Zwar hatten die Bueranerinnen das Hinspiel auf dem heimischen Kunstrasen an der Löchterheide mit 2:1 gewonnen, doch am Sonntag waren sie fast chancenlos. Herne war von Beginn an das bessere Team und drängte auf die Führung. Es schien, als hätte die SSV Buer zu großen Respekt vor dem Gegner, der mit Jennifer Balkenhol und Nadine Kirsch die beiden absoluten Ausnahmespielerinnen dieser Liga in seinen Reihen hat. Nach 22. Minuten ging Herne durch Nicole Niestroj in Führung. Und erst danach gelang Buer in Ansätzen das, was im Hinspiel 90 Minuten so wunderbar funktioniert hatte. Das Team von Marcel Dietzek machte die Räume eng, ging aggressiv in die Zweikämpfe und schürte den Aktionsradius von Balkenhol und Kirsch geschickt ein. Und siehe da: Büsra Kesimal brachte die SSV mit einem schönen Kopfballtreffer zurück ins Spiel. Und hatte anschließend sogar noch zwei richtig gute Chancen, den Spielverlauf komplett auf den Kopf zu stellen.

Stattdessen war Herne nach 35 Minuten wieder zur Stelle. Ein Stellungsfehler auf der linken Abwehrseite reichte aus, um erneut in Rückstand zu geraten. Hernes Kelly Loren traf ins lange Eck. Fortan spielte auf dem großen Kunstrasenplatz in Horsthausen nur noch eine Mannschaft: die DJK Falkenhorst Herne.

Buer fand auch nach der Pause gar keinen Zugriff mehr, Herne verteidigte gut und setzte dann auf Balkenhol und Kirsch. Eine gute Entscheidung. Denn Jennifer Balkenhol schraubt das Ergebnis mit ihren Toren in der 75. und 83. Minute auf 4:1 hoch. Dass Schiedsrichter Andre Wiegold bei so mancher Entscheidung falsch lag, fiel zum Glück nicht ins Gewicht. Zumindest der Platzverweis von Jaqueline Schwenke nach 73 Minuten war zweifelhaft. Derya Tari verabschiedete sich sieben Minuten später ebenfalls mit Gelb-Rot vom Platz.

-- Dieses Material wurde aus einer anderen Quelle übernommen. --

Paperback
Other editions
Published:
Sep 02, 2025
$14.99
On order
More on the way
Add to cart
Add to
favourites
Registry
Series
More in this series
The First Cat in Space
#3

Die SSV Buer hatte Glück, dass Torhüterin Christa Stockhofe noch einige Bälle entschärfte, die Latte rettete oder die Hernerinnen ihre Angriffe nicht mehr so zielstrebig spielten. Nach ziemlich genau 90 Minuten war dann Schluss und die Aufstiegsfrage wohl beantwortet. Die Spielerinnen aus Herne fielen sich in die Arme, die Spielerinnen aus Buer auf den Boden, es flossen sogar Tränen. „Ich bin seit über 17 Jahren Trainer. Aber ich musste eine Mannschaft nach einer Niederlage noch nie so aufbauen wie am Sonntag“, sagt Marcel Dietzek.

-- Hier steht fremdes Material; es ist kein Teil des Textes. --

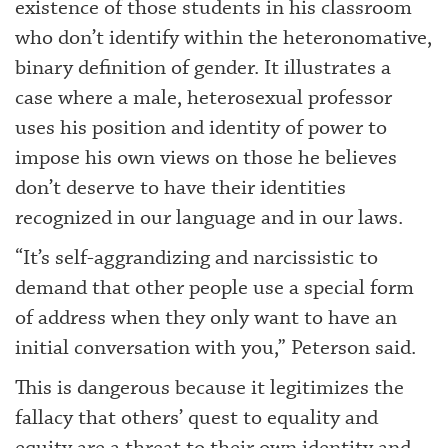
existence of those students in his classroom
who don’t identify within the heteronomative,
binary definition of gender. It illustrates a
case where a male, heterosexual professor
uses his position and identity of power to
impose his own views on those he believes
don’t deserve to have their identities
recognized in our language and in our laws.
“It’s self-aggrandizing and narcissistic to
demand that other people use a special form
of address when they only want to have an
initial conversation with you,” Peterson said.
This is dangerous because it legitimizes the
fallacy that others’ quest to equality and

Noch fünf Spiele bis Saisonende

Zwar glaubt auch der 31-Jährige nicht mehr an ein Wunder, doch seinem Team gibt er auf, auch die letzten fünf Saisonspiele vernünftig zu bestreiten und diese auch zu gewinnen. „Wenn Falkenhorst doch aus irgendwelchen Gründen doch noch stolpern sollte, sind wir da“, sagt er und ergänzt: „Ansonsten starten wir in der neuen Saison einen neuen Versuch. Ich hoffe, dass wir in großen Teilen zusammenbleiben.“

Betrübt war Marcel Dietzek übrigens auch über die Unterstützung aus Buer. „Der Vorsitzende Norbert Bauer und der Platzwart waren da. Ansonsten nur die Eltern und Freunde, die immer da sind. Da hätte ich mir ein bisschen mehr Unterstützung aus den eigenen Reihen gewünscht“, sagt er.

Auch hier gilt: dann eben im nächsten Jahr.